Guest contributor Sister Nicole Trahan, F.M.I, offers her thoughts on Marianist founder Adèle de Batz de Trenquelléon as we celebrate her life today.
Adèle de Batz de Trenquelléon was a woman ahead of her time and a woman wise for her years. A young woman who, though from a wealthy family, dedicated everything she had to serve the physical and spiritual needs of the poor. She was a young woman who was dedicated to a personal rule of life from the age of 12 and a foundress of a religious congregation before the age of 30. She was a visionary, wisdom figure and friend for her sisters and the entire Marianist family. Her spirit has inspired thousands over the years and her spirit inspires me to live the life of a Marianist Sister.
There are many things that I admire about Adèle… her spunk, her courage, faith, compassion, vision… and her ability to really connect to people and maintain those connections.
Adèle realized that after the French Revolution young people needed support to live a Christian life and that the poor needed food, shelter and an education. So what did she do? She started a group so that they could offer each other support, pray together, learn about the faith and care for the needs of the poor. The group grew to more than 200 young women all over southwestern France — all through letter writing.
And what a letter writer she was! She only lived to be 38, but we have two volumes of her letters and know that many were destroyed at some point in history. One of my favorite quotes of hers, that I wish I could live a little more faithfully, is:
Let us make a pact between our heart and our tongue, never to speak when the heart is unsettled. If we had the courage to do this, we would avoid many failings, would acquire many merits, and would draw down graces from heaven. (Letter 301)

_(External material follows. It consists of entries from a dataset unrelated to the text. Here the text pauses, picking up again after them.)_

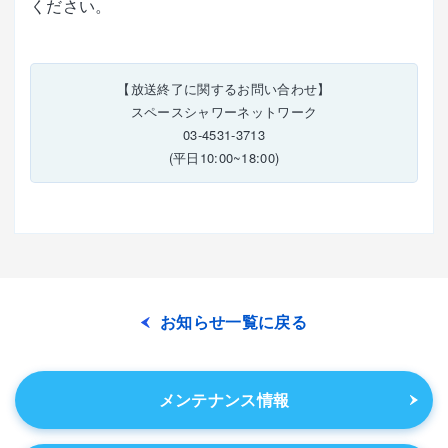
ください。
【放送終了に関するお問い合わせ】
スペースシャワーネットワーク
03-4531-3713
(平日10:00~18:00)
お知らせ一覧に戻る
メンテナンス情報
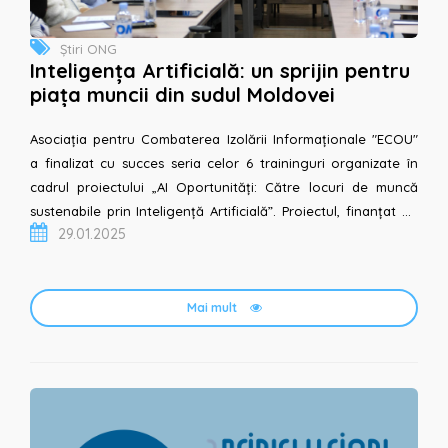
Știri ONG
Inteligența Artificială: un sprijin pentru
piața muncii din sudul Moldovei
Asociația pentru Combaterea Izolării Informaționale "ECOU"
a finalizat cu succes seria celor 6 traininguri organizate în
cadrul proiectului „AI Oportunități: Către locuri de muncă
sustenabile prin Inteligență Artificială”. Proiectul, finanțat de
29.01.2025
Institutul de Raportare...
Mai mult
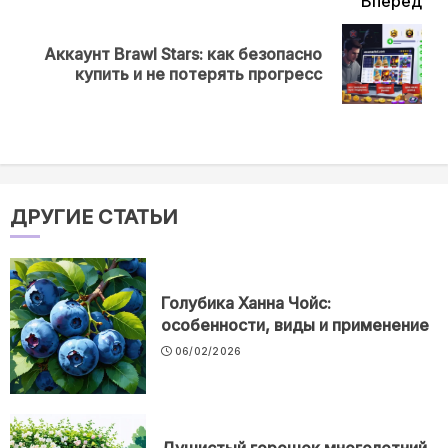
Вперёд
Аккаунт Brawl Stars: как безопасно
Next
купить и не потерять прогресс
post:
ДРУГИЕ СТАТЬИ
Голубика Ханна Чойс:
особенности, виды и применение
06/02/2026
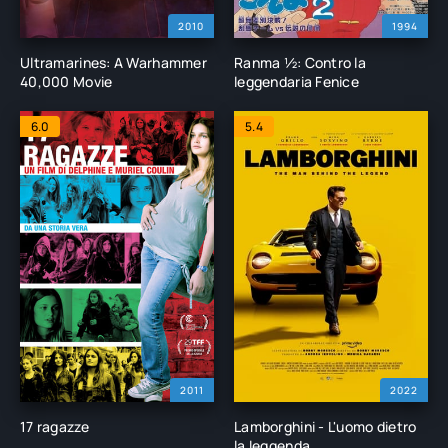
2010
1994
Ultramarines: A Warhammer
Ranma ½: Contro la
40,000 Movie
leggendaria Fenice
6.0
5.4
2011
2022
17 ragazze
Lamborghini - L'uomo dietro
la leggenda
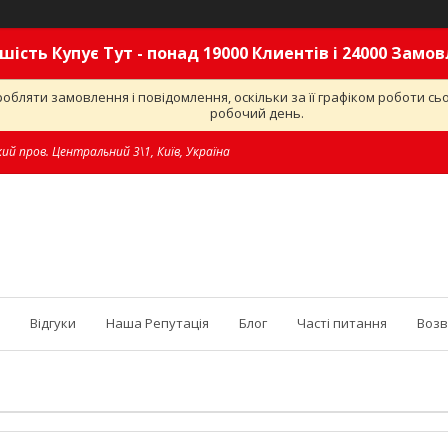
шість Купує Тут - понад 19000 Клиентів і 24000 Замо
обляти замовлення і повідомлення, оскільки за її графіком роботи с
робочий день.
ий пров. Центральний 3\1, Київ, Україна
Відгуки
Наша Репутація
Блог
Часті питання
Возв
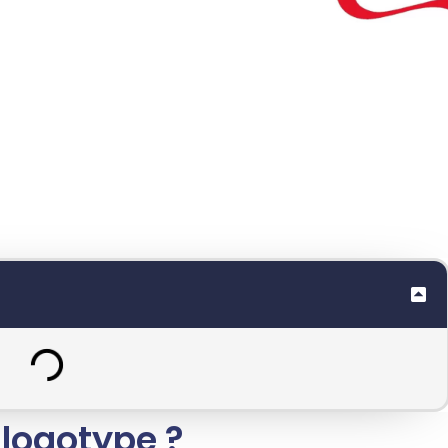
e lors de la création
bition de
créer un logo
, le logotype est une
é visuelle unique.
 logotype ?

As a young woman, Adèle would give bread from her kitchen door and teach short catechism lessons to those who would come — feeding both body and spirit. She wrote in another letter:
Let us imitate the love of our Blessed Mother. Like her, let us render to all our brothers and sisters the corporal and spiritual services in our power. God considers as done to himself what we do to others. How this should motivate our charity! (Letter 128)
Adèle was courageous. I suppose living through the French Revolution could do that. When she and a small group decided that they would become religious, she wrote:
Let us get down to the work with courage and not let ourselves be frightened by the grandeur of the enterprise. Let us concentrate on what we are doing at the present moment, but let us do it well. (Letter 246)
Each Marianist Sister in the world has been gifted by the Spirit with a portion of the spirit of Adèle — our charism. And at times I can sense that Adèle is walking with me… encouraging me when I’m tempted to remain silent… smiling as I try to articulate a vision… and standing next to me as I discern possible the path ahead of me.
May each of us, as we move through our day-to-day life, be graced with a portion of Adele’s spirit. May all of us act with complete trust in God and with courage, serving the needs of those around us and supporting others with whom we walk this journey.